Postingan ini aku tulis karena ada beberapa hal yang terpikir beberapa saat lalu. Postingan ini juga bukan postingan ilmiah walaupun judul yang tulis memakai istilah yang sangat spesifik. Hanya saja, cerita hari ini mengingatkanku pada beberapa hal yang aku tulis di thesis-ku; yang aku ga bakalan pernah tahu bahwa “Equality of Opportunity” itu ada; kalau aku tidak menulis thesis. #thankstomysupervisor
Ada sepupu yang datang berkunjung dari Tumpang. Seharusnya aku yang berkunjung besok; sekalian silaturahmi karena sudah lama aku tidak bertamu ke saudara-saudaraku di Tumpang, termasuk si sepupuku ini. Namun, karena beliau besok ada keperluan, beliau yang datang jauh-jauh ke rumahku hari ini.
Sepupuku sudah mempunyai 3 anak. Anaknya yang pertama sudah sebesar adik laki-lakiku yang kelas 3 SMA. Jadi, pembicaraan kami tadi seputar melanjutkan sekolah di perguruan tinggi. Kata sepupuku, aku pasti enak karena sudah lulus S2 dan sudah akan bekerja. Alhamdulillah. Aku hanya tersenyum. I don’t know how to explain. Bukan berarti aku tidak bersyukur karena sudah lulus kuliah di luar negeri, tapi aku masih merasa belum apa-apa. Masih banyak pekerjaan yang harus dilakukan, dan aku juga masih harus banyak belajar.

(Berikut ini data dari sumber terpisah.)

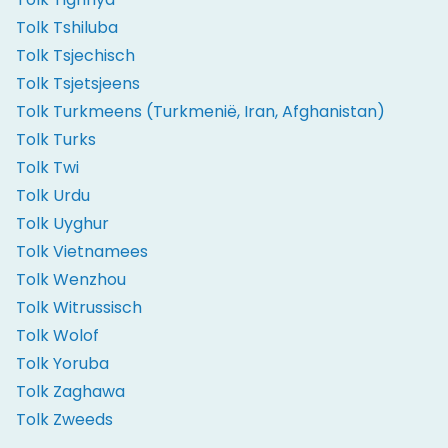
Tolk Tshiluba
Tolk Tsjechisch
Tolk Tsjetsjeens
Tolk Turkmeens (Turkmenië, Iran, Afghanistan)
Tolk Turks
Tolk Twi
Tolk Urdu
Tolk Uyghur
Tolk Vietnamees
Tolk Wenzhou
Tolk Witrussisch
Tolk Wolof
Tolk Yoruba
Tolk Zaghawa
Tolk Zweeds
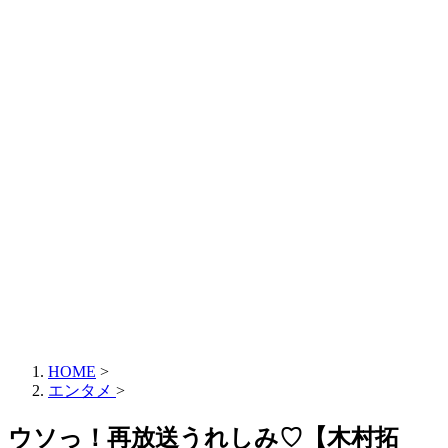
HOME
>
エンタメ
>
ウソっ！再放送うれしみ♡【木村拓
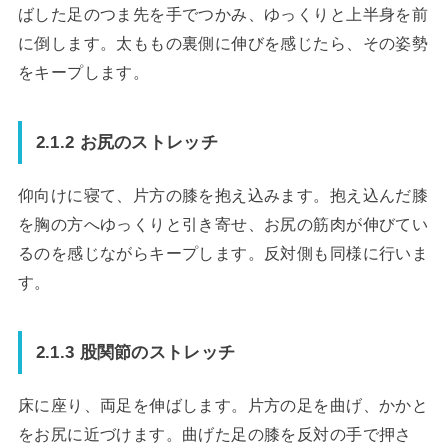
ばした足のつま先を手でつかみ、ゆっくりと上半身を前
に倒します。太ももの裏側に伸びを感じたら、その姿勢
をキープします。
2.1.2 お尻のストレッチ
仰向けに寝て、片方の膝を抱え込みます。抱え込んだ膝
を胸の方へゆっくりと引き寄せ、お尻の筋肉が伸びてい
るのを感じながらキープします。反対側も同様に行いま
す。
2.1.3 股関節のストレッチ
床に座り、両足を伸ばします。片方の足を曲げ、かかと
をお尻に近づけます。曲げた足の膝を反対の手で押さ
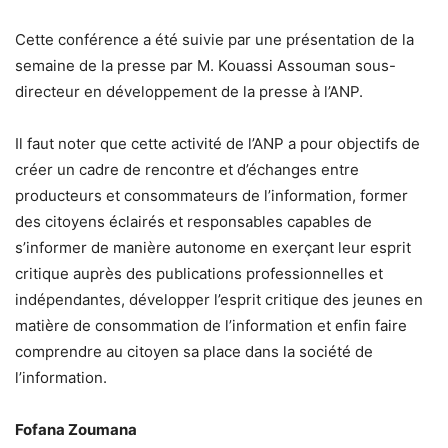
Cette conférence a été suivie par une présentation de la
semaine de la presse par M. Kouassi Assouman sous-
directeur en développement de la presse à l’ANP.
Il faut noter que cette activité de l’ANP a pour objectifs de
créer un cadre de rencontre et d’échanges entre
producteurs et consommateurs de l’information, former
des citoyens éclairés et responsables capables de
s’informer de manière autonome en exerçant leur esprit
critique auprès des publications professionnelles et
indépendantes, développer l’esprit critique des jeunes en
matière de consommation de l’information et enfin faire
comprendre au citoyen sa place dans la société de
l’information.
Fofana Zoumana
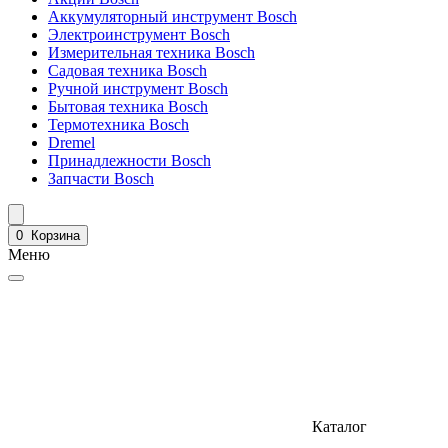
Аккумуляторный инструмент Bosch
Электроинструмент Bosch
Измерительная техника Bosch
Садовая техника Bosch
Ручной инструмент Bosch
Бытовая техника Bosch
Термотехника Bosch
Dremel
Принадлежности Bosch
Запчасти Bosch
0
Корзина
Меню
Каталог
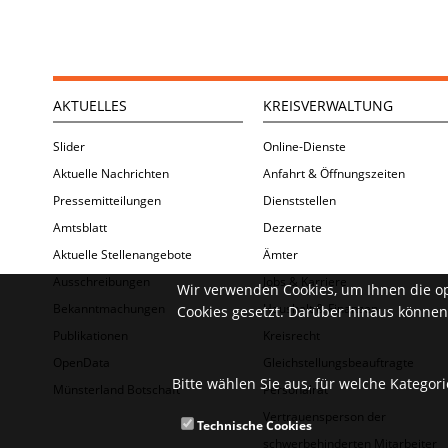
AKTUELLES
KREISVERWALTUNG
Slider
Online-Dienste
Aktuelle Nachrichten
Anfahrt & Öffnungszeiten
Pressemitteilungen
Dienststellen
Amtsblatt
Dezernate
Aktuelle Stellenangebote
Ämter
Ausschreibungen
Jobs & Karriere
Wir verwenden Cookies, um Ihnen die o
Bekanntmachungen
Haushalt & Finanzen
Cookies gesetzt. Darüber hinaus können 
Publikationen
Kreisrecht
OpenData
Gleichstellungsbeauftragte
Bitte wählen Sie aus, für welche Kategor
Münsterland Botschaft
Personalrat
Vertrauensperson der
Technische Cookies
schwerbehinderten Mitarbeiter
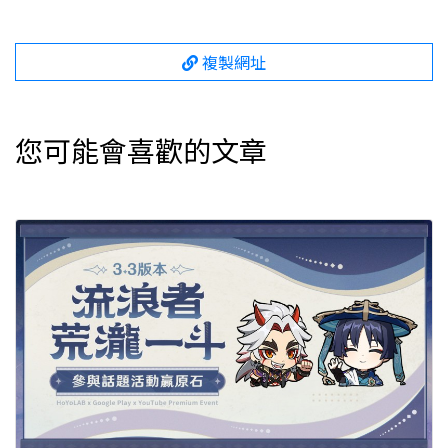
複製網址
您可能會喜歡的文章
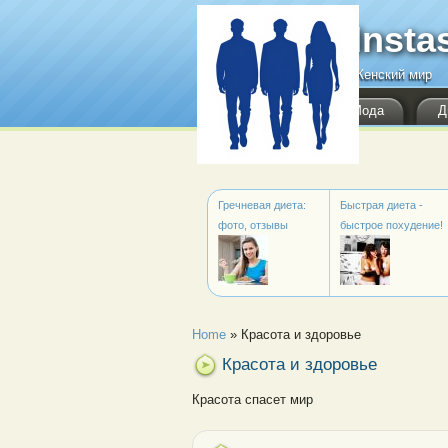
Перейти к основному содержанию
Insta
Женский мир
Мода
Д
Гречневая диета:
Быстрая диета -
фото, отзывы
быстрое похудение!
Вы здесь
Home
»
Красота и здоровье
Красота и здоровье
Красота спасет мир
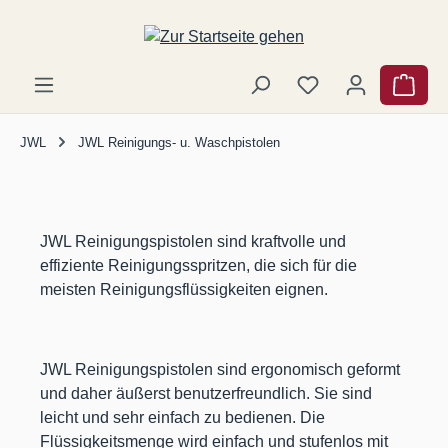
Zum Hauptinhalt springen
Ware
JWL
JWL Reinigungs- u. Waschpistolen
JWL Reinigungspistolen sind kraftvolle und
effiziente Reinigungsspritzen, die sich für die
meisten Reinigungsflüssigkeiten eignen.
JWL Reinigungspistolen sind ergonomisch geformt
und daher äußerst benutzerfreundlich. Sie sind
leicht und sehr einfach zu bedienen. Die
Flüssigkeitsmenge wird einfach und stufenlos mit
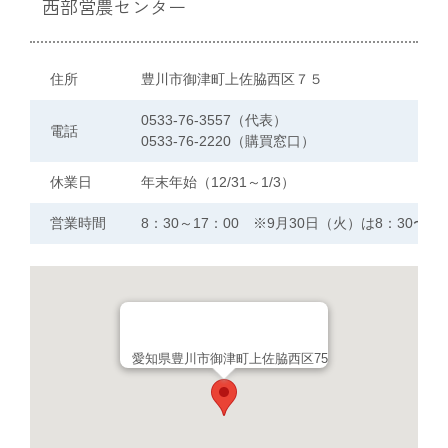
西部営農センター
住所
豊川市御津町上佐脇西区７５
0533-76-3557（代表）
電話
0533-76-2220（購買窓口）
休業日
年末年始（12/31～1/3）
営業時間
8：30～17：00 ※9月30日（火）は8：30〜12
愛知県豊川市御津町上佐脇西区75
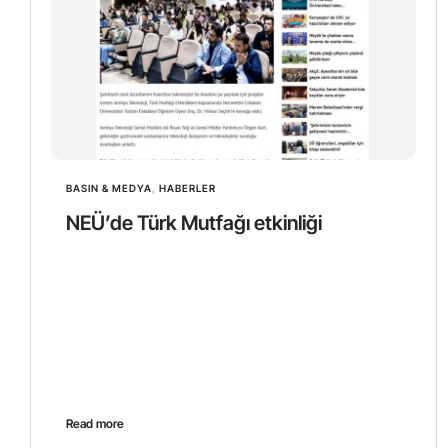
BASIN & MEDYA
,
HABERLER
NEÜ’de Türk Mutfağı etkinliği
Read more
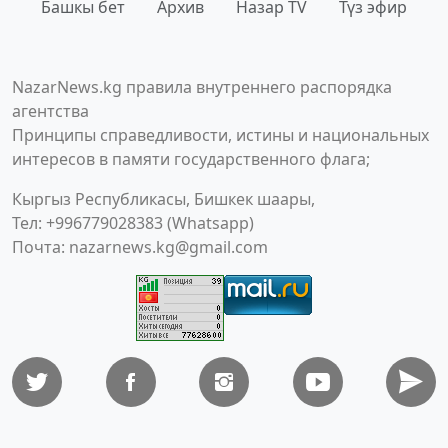
Башкы бет
Архив
Назар TV
Түз эфир
NazarNews.kg правила внутреннего распорядка
агентства
Принципы справедливости, истины и национальных
интересов в памяти государственного флага;
Кыргыз Республикасы, Бишкек шаары,
Тел: +996779028383 (Whatsapp)
Почта:
nazarnews.kg@gmail.com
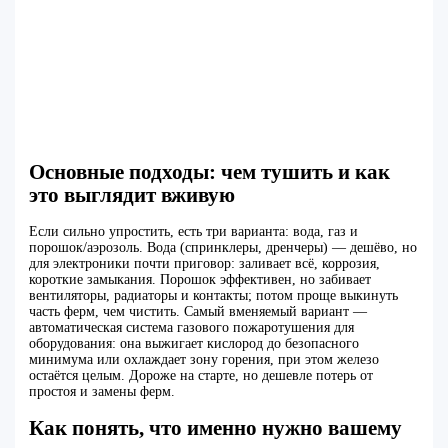
Основные подходы: чем тушить и как
это выглядит вживую
Если сильно упростить, есть три варианта: вода, газ и
порошок/аэрозоль. Вода (спринклеры, дренчеры) — дешёво, но
для электроники почти приговор: заливает всё, коррозия,
короткие замыкания. Порошок эффективен, но забивает
вентиляторы, радиаторы и контакты; потом проще выкинуть
часть ферм, чем чистить. Самый вменяемый вариант —
автоматическая система газового пожаротушения для
оборудования: она выжигает кислород до безопасного
минимума или охлаждает зону горения, при этом железо
остаётся целым. Дороже на старте, но дешевле потерь от
простоя и замены ферм.
Как понять, что именно нужно вашему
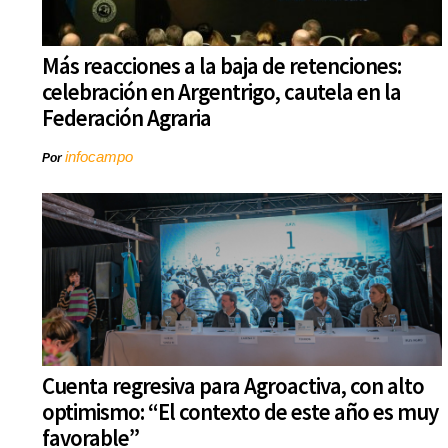
Más reacciones a la baja de retenciones:
celebración en Argentrigo, cautela en la
Federación Agraria
infocampo
Por
Cuenta regresiva para Agroactiva, con alto
optimismo: “El contexto de este año es muy
favorable”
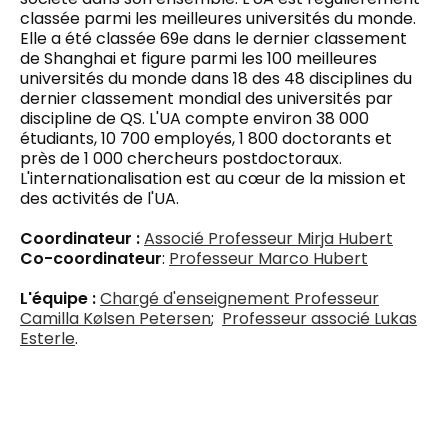
classée parmi les meilleures universités du monde.
Elle a été classée 69e dans le dernier classement
de Shanghai et figure parmi les 100 meilleures
universités du monde dans 18 des 48 disciplines du
dernier classement mondial des universités par
discipline de QS. L'UA compte environ 38 000
étudiants, 10 700 employés, 1 800 doctorants et
près de 1 000 chercheurs postdoctoraux.
L'internationalisation est au cœur de la mission et
des activités de l'UA.
Coordinateur :
Associé
Professeur Mirja Hubert
Co-coordinateur
:
Professeur Marco Hubert
L'équipe :
Chargé d'enseignement
Professeur
Camilla Kølsen Petersen
;
Professeur associé Lukas
Esterle
.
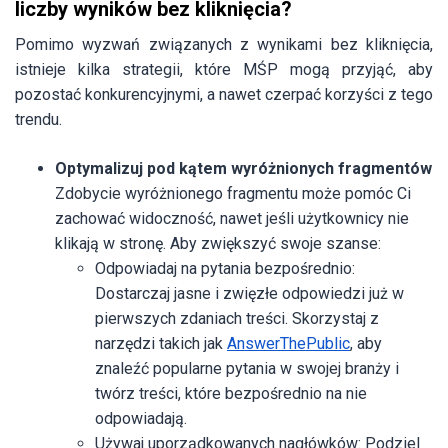
liczby wyników bez kliknięcia?
Pomimo wyzwań związanych z wynikami bez kliknięcia,
istnieje kilka strategii, które MŚP mogą przyjąć, aby
pozostać konkurencyjnymi, a nawet czerpać korzyści z tego
trendu.
Optymalizuj pod kątem wyróżnionych fragmentów
Zdobycie wyróżnionego fragmentu może pomóc Ci
zachować widoczność, nawet jeśli użytkownicy nie
klikają w stronę. Aby zwiększyć swoje szanse:
Odpowiadaj na pytania bezpośrednio:
Dostarczaj jasne i zwięzłe odpowiedzi już w
pierwszych zdaniach treści. Skorzystaj z
narzędzi takich jak
AnswerThePublic
, aby
znaleźć popularne pytania w swojej branży i
twórz treści, które bezpośrednio na nie
odpowiadają.
Używaj uporządkowanych nagłówków: Podziel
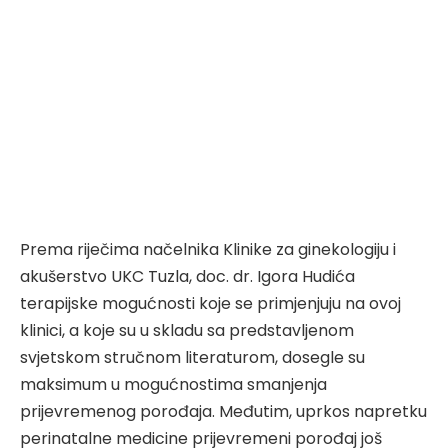
Prema riječima načelnika Klinike za ginekologiju i
akušerstvo UKC Tuzla, doc. dr. Igora Hudića
terapijske mogućnosti koje se primjenjuju na ovoj
klinici, a koje su u skladu sa predstavljenom
svjetskom stručnom literaturom, dosegle su
maksimum u mogućnostima smanjenja
prijevremenog porođaja. Međutim, uprkos napretku
perinatalne medicine prijevremeni porođaj još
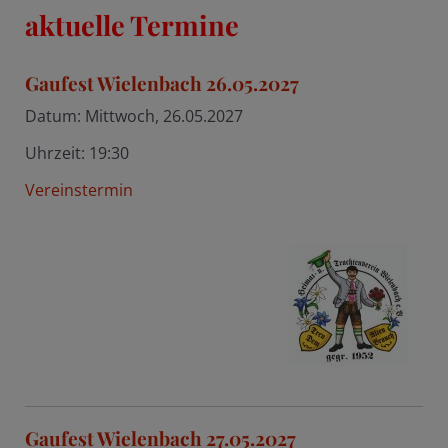
aktuelle Termine
Gaufest Wielenbach 26.05.2027
Datum:
Mittwoch, 26.05.2027
Uhrzeit:
19:30
Vereinstermin
Gaufest Wielenbach 27.05.2027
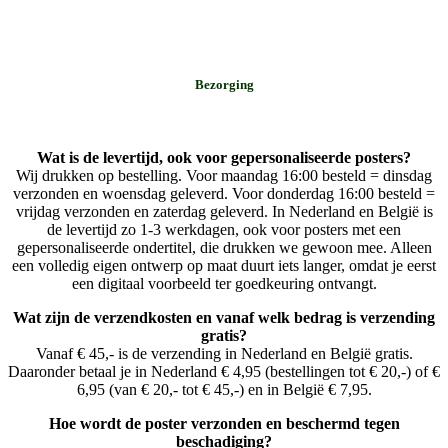
Bezorging
Wat is de levertijd, ook voor gepersonaliseerde posters?
Wij drukken op bestelling. Voor maandag 16:00 besteld = dinsdag
verzonden en woensdag geleverd. Voor donderdag 16:00 besteld =
vrijdag verzonden en zaterdag geleverd. In Nederland en België is
de levertijd zo 1-3 werkdagen, ook voor posters met een
gepersonaliseerde ondertitel, die drukken we gewoon mee. Alleen
een volledig eigen ontwerp op maat duurt iets langer, omdat je eerst
een digitaal voorbeeld ter goedkeuring ontvangt.
Wat zijn de verzendkosten en vanaf welk bedrag is verzending
gratis?
Vanaf € 45,- is de verzending in Nederland en België gratis.
Daaronder betaal je in Nederland € 4,95 (bestellingen tot € 20,-) of €
6,95 (van € 20,- tot € 45,-) en in België € 7,95.
Hoe wordt de poster verzonden en beschermd tegen
beschadiging?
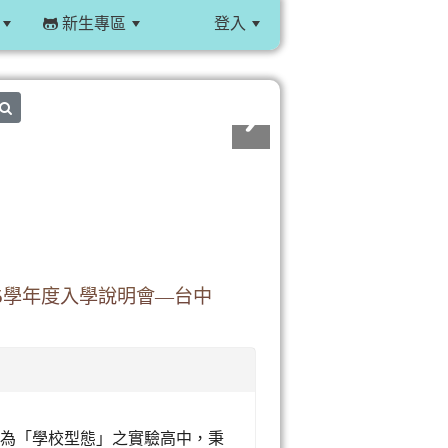
新生專區
登入
:::
search
5學年度入學說明會—台中
，為「學校型態」之實驗高中，秉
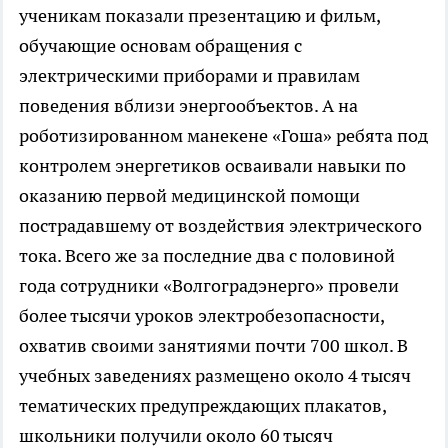
ученикам показали презентацию и фильм,
обучающие основам обращения с
электрическими приборами и правилам
поведения вблизи энергообъектов. А на
роботизированном манекене «Гоша» ребята под
контролем энергетиков осваивали навыки по
оказанию первой медицинской помощи
пострадавшему от воздействия электрического
тока. Всего же за последние два с половиной
года сотрудники «Волгоградэнерго» провели
более тысячи уроков электробезопасности,
охватив своими занятиями почти 700 школ. В
учебных заведениях размещено около 4 тысяч
тематических предупреждающих плакатов,
школьники получили около 60 тысяч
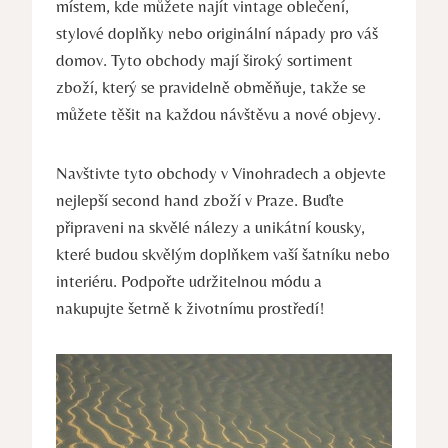
místem, kde můžete najít vintage oblečení,
stylové doplňky nebo originální nápady pro váš
domov. Tyto obchody mají široký sortiment
zboží, který se pravidelně obměňuje, takže se
můžete těšit na každou návštěvu a nové objevy.
Navštivte tyto obchody v Vinohradech a objevte
nejlepší second hand zboží v Praze. Buďte
připraveni na skvělé nálezy a unikátní kousky,
které budou skvělým doplňkem vaší šatníku nebo
interiéru. Podpořte udržitelnou módu a
nakupujte šetrně k životnímu prostředí!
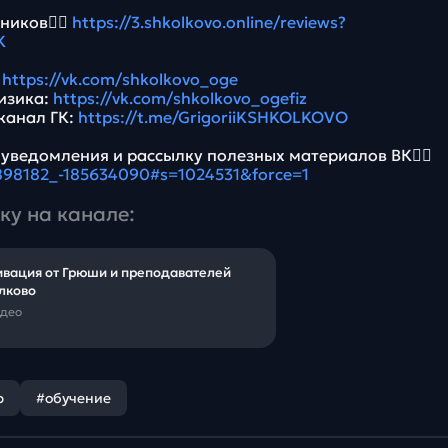
ников👉🏻
https://3.shkolkovo.online/reviews?
K
:
https://vk.com/shkolkovo_oge
Физика:
https://vk.com/shkolkovo_ogefiz
канал ГК:
https://t.me/GrigoriiKSHKOLKOVO
 уведомления и рассылку полезных материалов ВК👉🏻
5898182_-185634090#s=1024531&force=1
ку на канале:
вация от Грюши и преподавателей
лково
идео
р
#обучение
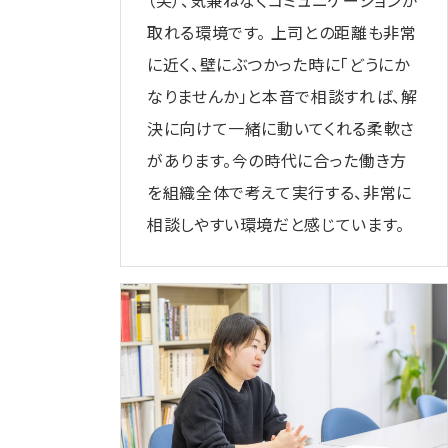
（笑）、気兼ねなくコミュニケーションが
取れる環境です。 上司との距離も非常
に近く、壁にぶつかった時に「どうにか
なりませんか」と本音で相談すれば、解
決に向けて一緒に動いてくれる柔軟さ
があります。今の時代に合った働き方
を組織全体で考えて実行する、非常に
相談しやすい環境だと感じています。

Pokoknya aku mau kuliah, aku gak gelem kerja koyok sampean. Lanjut cerita sepupuku. Dia bilang anaknya yang sulung pokoknya ingin lanjut kuliah karena tidak ingin bekerja seperti bapaknya. Sepupuku dan suaminya adalah wiraswasta. Mereka memang dari keluarga yang selalu struggle di masalah finansial dari dulu. Jadi ketika mereka bertanya kepada ibuku berapa biaya kuliah, dan ibuku menjawab berdasarkan biaya adikku yang mahasiswa baru sekarang, ekspresi wajah mereka berubah. Dan aku paham. Tidak semua orang bisa mengakses bangku pendidikan karena biaya perkuliahan yang tinggi.